Parents and children from the Muslim community wanted Urdu as the medium of instruction while the schools were all Hindi medium.
Only 10 out of 111 schools had facilities for teaching Urdu.
No Hindu student offered Urdu as a subject.
The prayers, the dramas, use of pictures and paintings, the writings on the walls in Hindi, the invitees and visitors to the schools indicated a cultural bias towards the majority community.
The contents of textbooks, the school culture, lack of facilities for learning Urdu and the absence of mother tongue as the medium of instruction created disinterest in students, leading to lower enrolment and rates and higher dropout rates.
No such empirical data indicating the present position is available. Based on intensive interactions and impressions, one can infer logically that nothing in the above context has changed in favour of the Muslim community.
Yes, they are now more intensely identified as vote-banks and suffer that stigma for no fault of theirs. Those in the thick of things could simply brush aside the above findings as nothing new. I wish it were so to those who formulate policies for minority education and are always talking about the need to initiate more action in the interest of Muslims.
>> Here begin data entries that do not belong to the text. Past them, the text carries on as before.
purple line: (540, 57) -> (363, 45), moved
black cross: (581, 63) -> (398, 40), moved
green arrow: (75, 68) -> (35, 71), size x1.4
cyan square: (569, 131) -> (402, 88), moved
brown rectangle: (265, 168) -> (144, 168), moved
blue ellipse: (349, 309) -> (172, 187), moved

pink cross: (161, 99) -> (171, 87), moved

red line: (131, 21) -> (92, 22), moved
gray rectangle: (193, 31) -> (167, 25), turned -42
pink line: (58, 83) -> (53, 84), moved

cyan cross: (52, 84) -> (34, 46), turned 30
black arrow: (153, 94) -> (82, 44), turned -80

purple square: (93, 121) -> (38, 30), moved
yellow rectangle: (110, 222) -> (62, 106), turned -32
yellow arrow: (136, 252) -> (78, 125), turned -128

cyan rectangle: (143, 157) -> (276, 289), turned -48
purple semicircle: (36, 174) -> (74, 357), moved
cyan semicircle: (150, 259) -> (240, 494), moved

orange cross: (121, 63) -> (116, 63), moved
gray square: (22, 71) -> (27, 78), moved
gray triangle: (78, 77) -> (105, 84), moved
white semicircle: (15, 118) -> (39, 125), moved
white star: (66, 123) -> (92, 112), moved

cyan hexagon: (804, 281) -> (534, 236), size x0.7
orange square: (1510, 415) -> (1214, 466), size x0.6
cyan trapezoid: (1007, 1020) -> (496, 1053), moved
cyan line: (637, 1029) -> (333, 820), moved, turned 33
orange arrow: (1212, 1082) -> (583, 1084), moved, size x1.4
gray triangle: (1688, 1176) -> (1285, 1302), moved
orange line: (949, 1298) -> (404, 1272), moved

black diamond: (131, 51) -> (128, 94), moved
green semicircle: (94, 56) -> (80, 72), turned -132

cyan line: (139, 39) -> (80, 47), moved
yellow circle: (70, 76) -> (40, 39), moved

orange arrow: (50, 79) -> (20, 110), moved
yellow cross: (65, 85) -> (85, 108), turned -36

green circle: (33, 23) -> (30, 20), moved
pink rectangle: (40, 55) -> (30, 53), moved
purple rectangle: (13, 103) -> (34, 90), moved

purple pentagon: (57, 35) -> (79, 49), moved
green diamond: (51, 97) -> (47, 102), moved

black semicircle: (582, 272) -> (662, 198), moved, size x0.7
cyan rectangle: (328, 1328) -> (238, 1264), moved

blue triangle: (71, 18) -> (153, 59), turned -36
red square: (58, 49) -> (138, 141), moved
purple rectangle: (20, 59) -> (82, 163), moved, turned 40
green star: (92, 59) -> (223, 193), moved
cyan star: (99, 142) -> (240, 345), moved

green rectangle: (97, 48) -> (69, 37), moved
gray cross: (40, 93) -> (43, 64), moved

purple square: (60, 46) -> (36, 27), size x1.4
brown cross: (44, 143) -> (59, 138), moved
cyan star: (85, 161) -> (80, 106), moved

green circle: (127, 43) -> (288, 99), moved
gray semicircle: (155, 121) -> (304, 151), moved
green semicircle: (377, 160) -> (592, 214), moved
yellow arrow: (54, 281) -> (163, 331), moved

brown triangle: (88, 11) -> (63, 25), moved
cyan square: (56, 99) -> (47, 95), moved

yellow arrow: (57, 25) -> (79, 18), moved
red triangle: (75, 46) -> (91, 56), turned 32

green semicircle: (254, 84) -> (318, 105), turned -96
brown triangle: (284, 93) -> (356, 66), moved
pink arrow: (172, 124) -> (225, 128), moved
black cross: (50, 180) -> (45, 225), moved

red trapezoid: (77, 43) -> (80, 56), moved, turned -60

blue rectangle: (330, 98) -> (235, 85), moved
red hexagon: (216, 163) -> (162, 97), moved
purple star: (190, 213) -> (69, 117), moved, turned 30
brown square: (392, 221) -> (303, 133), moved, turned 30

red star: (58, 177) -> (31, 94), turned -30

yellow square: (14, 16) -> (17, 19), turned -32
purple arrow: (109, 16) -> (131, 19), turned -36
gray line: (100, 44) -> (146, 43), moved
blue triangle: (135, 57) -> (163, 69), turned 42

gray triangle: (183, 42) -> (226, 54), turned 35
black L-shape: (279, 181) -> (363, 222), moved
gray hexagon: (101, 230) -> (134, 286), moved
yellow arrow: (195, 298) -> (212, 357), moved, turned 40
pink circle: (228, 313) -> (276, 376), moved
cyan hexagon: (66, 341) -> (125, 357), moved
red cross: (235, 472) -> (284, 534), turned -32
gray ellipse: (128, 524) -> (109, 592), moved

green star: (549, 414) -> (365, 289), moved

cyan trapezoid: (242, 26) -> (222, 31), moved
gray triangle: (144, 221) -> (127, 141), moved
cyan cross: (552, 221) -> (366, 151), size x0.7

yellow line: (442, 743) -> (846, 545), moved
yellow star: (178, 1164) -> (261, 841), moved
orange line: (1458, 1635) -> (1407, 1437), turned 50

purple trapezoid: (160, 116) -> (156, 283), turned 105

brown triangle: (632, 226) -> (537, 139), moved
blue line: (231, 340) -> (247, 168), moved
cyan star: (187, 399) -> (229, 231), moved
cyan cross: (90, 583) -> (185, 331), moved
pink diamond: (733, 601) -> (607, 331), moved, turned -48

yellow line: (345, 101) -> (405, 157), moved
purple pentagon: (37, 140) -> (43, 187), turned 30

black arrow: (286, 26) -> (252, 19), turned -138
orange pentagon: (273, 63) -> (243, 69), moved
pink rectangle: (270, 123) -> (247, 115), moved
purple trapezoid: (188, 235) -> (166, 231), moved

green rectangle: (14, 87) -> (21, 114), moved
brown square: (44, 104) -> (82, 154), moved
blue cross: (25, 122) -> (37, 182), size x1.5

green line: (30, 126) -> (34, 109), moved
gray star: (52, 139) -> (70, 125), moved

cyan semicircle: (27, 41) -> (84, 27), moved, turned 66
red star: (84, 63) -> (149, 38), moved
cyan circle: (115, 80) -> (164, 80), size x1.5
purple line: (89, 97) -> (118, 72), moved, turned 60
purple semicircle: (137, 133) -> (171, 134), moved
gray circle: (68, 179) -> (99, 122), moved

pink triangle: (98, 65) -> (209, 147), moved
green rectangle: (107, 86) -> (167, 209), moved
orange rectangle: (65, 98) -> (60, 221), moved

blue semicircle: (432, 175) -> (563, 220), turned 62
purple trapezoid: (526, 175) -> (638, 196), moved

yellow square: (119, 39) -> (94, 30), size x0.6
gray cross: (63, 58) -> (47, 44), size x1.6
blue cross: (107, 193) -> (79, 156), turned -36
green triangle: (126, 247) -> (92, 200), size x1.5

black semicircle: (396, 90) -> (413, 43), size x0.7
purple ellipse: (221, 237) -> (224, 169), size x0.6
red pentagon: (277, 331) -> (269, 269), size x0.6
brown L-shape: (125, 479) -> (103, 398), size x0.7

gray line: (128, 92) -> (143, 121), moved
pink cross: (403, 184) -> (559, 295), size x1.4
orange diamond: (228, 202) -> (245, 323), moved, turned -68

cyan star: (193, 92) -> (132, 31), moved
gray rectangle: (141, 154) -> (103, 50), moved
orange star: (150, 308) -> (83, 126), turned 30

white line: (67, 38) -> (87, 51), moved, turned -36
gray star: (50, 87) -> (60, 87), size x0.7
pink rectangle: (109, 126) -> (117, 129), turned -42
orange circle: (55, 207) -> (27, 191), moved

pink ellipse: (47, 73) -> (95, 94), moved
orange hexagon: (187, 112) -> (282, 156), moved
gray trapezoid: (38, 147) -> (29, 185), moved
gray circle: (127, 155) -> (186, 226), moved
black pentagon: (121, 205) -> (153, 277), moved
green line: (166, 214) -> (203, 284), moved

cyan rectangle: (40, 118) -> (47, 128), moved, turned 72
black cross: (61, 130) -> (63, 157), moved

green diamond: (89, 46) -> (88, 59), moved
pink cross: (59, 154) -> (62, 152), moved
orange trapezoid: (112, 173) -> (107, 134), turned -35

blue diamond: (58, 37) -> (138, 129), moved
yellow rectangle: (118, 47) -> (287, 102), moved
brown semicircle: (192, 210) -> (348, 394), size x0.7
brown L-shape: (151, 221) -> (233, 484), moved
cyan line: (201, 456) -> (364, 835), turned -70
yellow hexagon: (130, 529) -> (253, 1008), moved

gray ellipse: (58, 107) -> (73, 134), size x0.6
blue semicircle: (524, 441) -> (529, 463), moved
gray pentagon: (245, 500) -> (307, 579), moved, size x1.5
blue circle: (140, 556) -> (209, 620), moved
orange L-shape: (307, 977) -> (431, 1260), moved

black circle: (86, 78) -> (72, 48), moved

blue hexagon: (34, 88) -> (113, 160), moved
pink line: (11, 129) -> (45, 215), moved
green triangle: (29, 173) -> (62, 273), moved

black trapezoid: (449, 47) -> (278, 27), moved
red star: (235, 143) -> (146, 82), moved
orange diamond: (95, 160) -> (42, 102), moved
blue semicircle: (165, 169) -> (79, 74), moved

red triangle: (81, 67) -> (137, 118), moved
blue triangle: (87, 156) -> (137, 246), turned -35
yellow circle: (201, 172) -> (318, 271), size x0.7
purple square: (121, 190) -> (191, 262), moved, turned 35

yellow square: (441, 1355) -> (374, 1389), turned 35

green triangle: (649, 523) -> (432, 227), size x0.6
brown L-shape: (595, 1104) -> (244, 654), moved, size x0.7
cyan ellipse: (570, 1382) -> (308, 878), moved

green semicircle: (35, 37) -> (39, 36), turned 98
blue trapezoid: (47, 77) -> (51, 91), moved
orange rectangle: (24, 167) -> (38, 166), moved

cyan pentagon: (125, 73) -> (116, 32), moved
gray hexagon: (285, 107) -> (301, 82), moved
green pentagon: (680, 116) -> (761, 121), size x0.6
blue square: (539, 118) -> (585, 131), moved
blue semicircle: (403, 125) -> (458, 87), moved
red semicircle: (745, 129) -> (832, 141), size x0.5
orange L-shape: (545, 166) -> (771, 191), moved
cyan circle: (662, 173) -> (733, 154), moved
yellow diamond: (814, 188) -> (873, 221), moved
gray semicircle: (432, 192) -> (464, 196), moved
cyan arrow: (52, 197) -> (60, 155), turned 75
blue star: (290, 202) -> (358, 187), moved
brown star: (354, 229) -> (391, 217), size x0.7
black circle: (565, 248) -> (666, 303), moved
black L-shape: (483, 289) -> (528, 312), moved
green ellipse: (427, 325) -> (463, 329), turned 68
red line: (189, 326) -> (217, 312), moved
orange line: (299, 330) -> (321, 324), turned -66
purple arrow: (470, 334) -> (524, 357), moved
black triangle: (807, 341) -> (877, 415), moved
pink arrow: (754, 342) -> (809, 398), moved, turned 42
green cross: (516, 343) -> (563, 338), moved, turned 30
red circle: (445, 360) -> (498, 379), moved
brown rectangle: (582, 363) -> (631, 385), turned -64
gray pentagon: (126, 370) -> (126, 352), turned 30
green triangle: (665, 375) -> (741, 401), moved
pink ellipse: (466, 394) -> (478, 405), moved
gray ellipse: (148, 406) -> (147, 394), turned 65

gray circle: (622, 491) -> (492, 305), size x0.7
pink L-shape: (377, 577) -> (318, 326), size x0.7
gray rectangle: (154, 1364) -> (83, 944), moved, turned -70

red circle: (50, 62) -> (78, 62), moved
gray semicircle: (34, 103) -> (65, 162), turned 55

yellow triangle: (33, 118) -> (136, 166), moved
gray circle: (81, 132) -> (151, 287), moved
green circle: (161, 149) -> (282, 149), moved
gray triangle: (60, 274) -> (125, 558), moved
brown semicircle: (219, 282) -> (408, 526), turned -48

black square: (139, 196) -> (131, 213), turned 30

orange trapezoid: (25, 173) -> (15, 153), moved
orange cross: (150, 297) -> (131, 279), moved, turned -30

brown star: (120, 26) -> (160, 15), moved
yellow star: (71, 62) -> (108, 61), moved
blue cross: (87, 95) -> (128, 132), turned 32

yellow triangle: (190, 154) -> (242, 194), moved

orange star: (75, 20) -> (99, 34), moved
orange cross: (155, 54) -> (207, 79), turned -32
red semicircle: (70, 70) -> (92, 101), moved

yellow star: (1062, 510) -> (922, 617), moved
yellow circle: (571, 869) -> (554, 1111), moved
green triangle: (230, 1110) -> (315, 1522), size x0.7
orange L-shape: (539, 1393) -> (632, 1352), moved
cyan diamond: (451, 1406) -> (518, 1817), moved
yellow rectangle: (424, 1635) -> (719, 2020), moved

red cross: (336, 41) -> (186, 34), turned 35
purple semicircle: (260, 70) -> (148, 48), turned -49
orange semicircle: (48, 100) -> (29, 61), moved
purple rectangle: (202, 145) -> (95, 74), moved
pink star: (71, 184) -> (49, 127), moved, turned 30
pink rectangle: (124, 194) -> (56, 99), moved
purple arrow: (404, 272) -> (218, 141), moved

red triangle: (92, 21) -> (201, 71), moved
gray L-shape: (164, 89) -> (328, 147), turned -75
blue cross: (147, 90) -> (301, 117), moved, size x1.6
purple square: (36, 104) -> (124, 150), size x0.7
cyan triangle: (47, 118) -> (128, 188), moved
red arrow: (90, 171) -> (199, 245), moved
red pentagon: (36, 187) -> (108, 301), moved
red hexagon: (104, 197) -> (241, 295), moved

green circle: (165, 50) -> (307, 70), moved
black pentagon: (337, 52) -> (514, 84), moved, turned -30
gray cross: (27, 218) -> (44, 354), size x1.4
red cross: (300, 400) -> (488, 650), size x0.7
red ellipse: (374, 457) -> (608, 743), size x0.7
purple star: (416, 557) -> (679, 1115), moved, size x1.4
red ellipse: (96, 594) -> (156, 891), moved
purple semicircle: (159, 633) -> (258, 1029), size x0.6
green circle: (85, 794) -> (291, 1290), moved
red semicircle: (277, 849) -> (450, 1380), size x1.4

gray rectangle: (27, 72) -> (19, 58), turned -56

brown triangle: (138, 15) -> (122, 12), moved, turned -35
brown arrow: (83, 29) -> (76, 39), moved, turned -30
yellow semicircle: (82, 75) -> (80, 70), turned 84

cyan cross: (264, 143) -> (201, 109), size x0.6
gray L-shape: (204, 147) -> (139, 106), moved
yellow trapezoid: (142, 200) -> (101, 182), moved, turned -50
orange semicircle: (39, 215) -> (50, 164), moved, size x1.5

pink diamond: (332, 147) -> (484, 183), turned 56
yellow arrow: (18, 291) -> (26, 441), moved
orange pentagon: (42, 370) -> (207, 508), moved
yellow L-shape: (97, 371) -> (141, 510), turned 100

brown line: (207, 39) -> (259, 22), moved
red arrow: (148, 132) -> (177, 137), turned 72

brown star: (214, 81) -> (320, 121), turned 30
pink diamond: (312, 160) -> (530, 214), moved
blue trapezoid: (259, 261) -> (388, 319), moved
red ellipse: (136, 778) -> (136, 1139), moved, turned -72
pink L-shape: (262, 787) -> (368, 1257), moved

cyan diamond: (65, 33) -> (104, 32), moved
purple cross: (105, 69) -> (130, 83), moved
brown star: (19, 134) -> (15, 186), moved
They shall be doing so again as an Action Taken Report (ATR) has to be prepared on Sachar Committee report following certain procedures. The issue of quota will now shift from OBCs to religion-based reservation. In his autobiography, Government from Inside, NV Gadgil refers to the initial draft of Nehru-Liaquat Pact which was presented to the Cabinet by Jawaharlal Nehru:
"Final two paragraphs in the agreement accepted the principle of reservations for Muslims in proportion to their population in all the services and representative bodies in the constituent states of India." It goes to the credit of Nehru that these were dropped, as the Cabinet did not approve of it. Even a peripheral perusal of the discussions of the Constituent Assembly would indicate why religion-based reservation was rejected and not included in the Constitution. Gadgil himself said in the Cabinet meeting, "These two paragraphs nullify the whole philosophy of the Congress." Has this statement lost its relevance?
Reservation or no reservation, Muslims or not, all those who lag behind deserve an extra-foot forward from those in power, as also from community leaders. They deserve primary school, a healthcare centre, a corruption-free public distribution system and sustained initiatives to provide public education to the opinion leaders of communities. This one step can do tremendous good to the beneficiaries.